Table 6. Ablation study.

To validate the effectiveness of our design, we also conducted an experiment of low-frequency information enhancement to observe the effect of low-frequency information enhancement. We named the low-frequency information enhancement module MLFIEM, and its effect with the previous high-frequency information enhancement module MHFIEM. From the experimental results in Table 6, the effect of MHFIEM module is better than MLFIEM. The high-frequency and low-frequency information with different scale features is also different, and the effect of strengthening the high-frequency information from multiple scales will be better. To verify this point, we constructed a single scale high frequency information enhancement module HFIEM, and compared its effect with our MHFIEM module in Table 6. The experimental results show that enhancing high-frequency information from multi-scale performs better.

4.4.2 Ablation of MGCIRM

From Table 6, we can see that after further adding the MGCIRM module, the network’s Ap detection performance on the RUOD dataset has significantly improved by 0.33. At the same time, we noticed that the model with the MHFIEM module can greatly improve the detection performance of the model for small-scale targets, with a significant increase in the APs metric of 2.23. The model’s detection performance for large targets has slightly improved, with an APl index increase of 0.07. Due to the large proportion of large-scale targets in the dataset, the slight improvement in detection performance for large targets also has a significant positive impact on overall detection performance.

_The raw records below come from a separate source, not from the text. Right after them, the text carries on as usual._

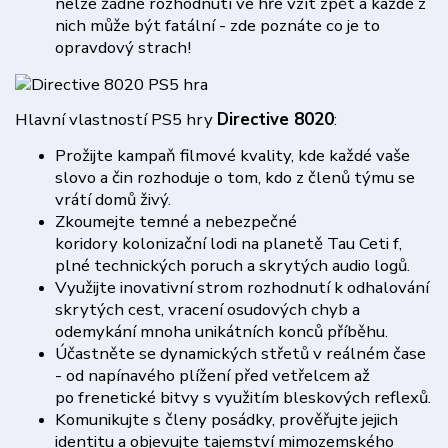
nelze žádné rozhodnutí ve hře vzít zpět a každé z
nich může být fatální - zde poznáte co je to
opravdový strach!
Hlavní vlastností PS5 hry
Directive 8020
:
Prožijte kampaň filmové kvality, kde každé vaše
slovo a čin rozhoduje o tom, kdo z členů týmu se
vrátí domů živý.
Zkoumejte temné a nebezpečné
koridory kolonizační lodi na planetě Tau Ceti f,
plné technických poruch a skrytých audio logů.
Využijte inovativní strom rozhodnutí k odhalování
skrytých cest, vracení osudových chyb a
odemykání mnoha unikátních konců příběhu.
Účastněte se dynamických střetů v reálném čase
- od napínavého plížení před vetřelcem až
po frenetické bitvy s využitím bleskových reflexů.
Komunikujte s členy posádky, prověřujte jejich
identitu a objevujte tajemství mimozemského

4.4.3 MHFIEM and MGCIRM modules are also effective in other DETR models

To further investigate the potential of our design, we added our MHFIEM module and MGCIRM module to other DETR (Carion et al., 2020) structures. Table 7 shows the changes in the detection performance of our DETR models Dab-DETR (Liu et al., 2022) and Deformable-DETR (Zhu et al., 2021) after adding MHFIEM and MGCIRM modules. After introducing our module, the detection performance indicator AP of the Dab-DETR (Liu et al., 2022) model has improved by 0.50, and the detection performance of the Deformable-DETR model has improved from 57.44 to 59.81. Thus, we found that MHFIEM and MGCIRM modules can enhance other DETR models’ underwater object detection performance as well.

Table 7

Table 7. Effectiveness of the proposed modules with different DETR backbones.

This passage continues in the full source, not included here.